= Exercise instructions =
Each entry must come back word for word; drop the images as you go.

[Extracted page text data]
________
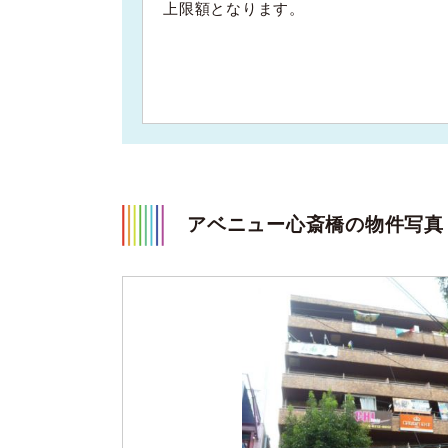
上限額となります。
アベニュー心斎橋の物件写真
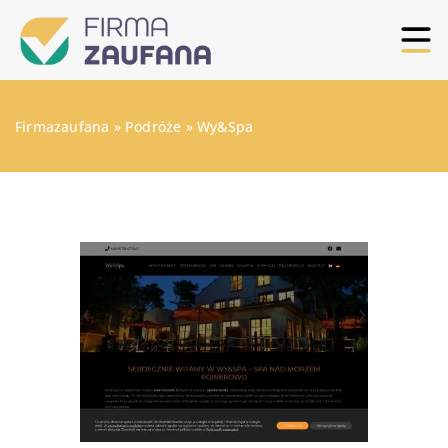
Firmazaufana
»
Podróże
»
Wy&Spa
________
= Task result =
上限額となります。
アベニュー心斎橋の物件写真
Firmazaufana
»
Podróże
»
Wy&Spa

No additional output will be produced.